RDKit also allows for the assigning of absolute stereochemistry of a molecule. Looking at @ or @@ for chiral centers or / or \ for double bonds isn’t very helpful.
RDKit Chem.FindMolChiralCenters method identifies all chiral centers and indicates the atom number where found. Keep in mind this is RDKit numbering and not IUPAC numbering.
To obtain the stereochemistry of double bonds, we can iterate through the bonds and obtain the stereochemistry using the GetStereo() bond method as shown in the following code cell. There are three possible outputs list below.
Output |
Description |
|---|---|
STEREONONE |
No stereochemistry (often not a double bond) |
STEREOE |
E stereochemistry |
STEREOZ |
Z stereochemistry |
pentenol = Chem.MolFromSmiles('O[C@@H](C)/C=C/C')
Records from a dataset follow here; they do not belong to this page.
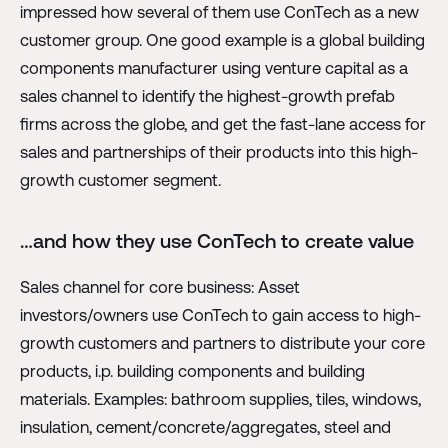
impressed how several of them use ConTech as a new
customer group. One good example is a global building
components manufacturer using venture capital as a
sales channel to identify the highest-growth prefab
firms across the globe, and get the fast-lane access for
sales and partnerships of their products into this high-
growth customer segment.
…and how they use ConTech to create value
Sales channel for core business: Asset
investors/owners use ConTech to gain access to high-
growth customers and partners to distribute your core
products, i.p. building components and building
materials. Examples: bathroom supplies, tiles, windows,
insulation, cement/concrete/aggregates, steel and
print(Chem.FindMolChiralCenters(pentenol))
for bond in pentenol.GetBonds():
print(bond.GetStereo())
IPythonConsole.drawOptions.addAtomIndices = True
IPythonConsole.drawOptions.addStereoAnnotation = True
pentenol
[(1, 'S')]
STEREONONE
STEREONONE
STEREONONE
STEREOE
STEREONONE
The printed output above is messy as it is telling us the streochemistry at each bond. The following code is cleaner as it only tells us the stereochemistry at any double bonds and where they are:
for bond in pentenol.GetBonds():
if bond.GetBondType() == Chem.rdchem.BondType.DOUBLE:
stereo = bond.GetStereo()
print(f"Bond between atoms {bond.GetBeginAtomIdx()} and {bond.GetEndAtomIdx()}")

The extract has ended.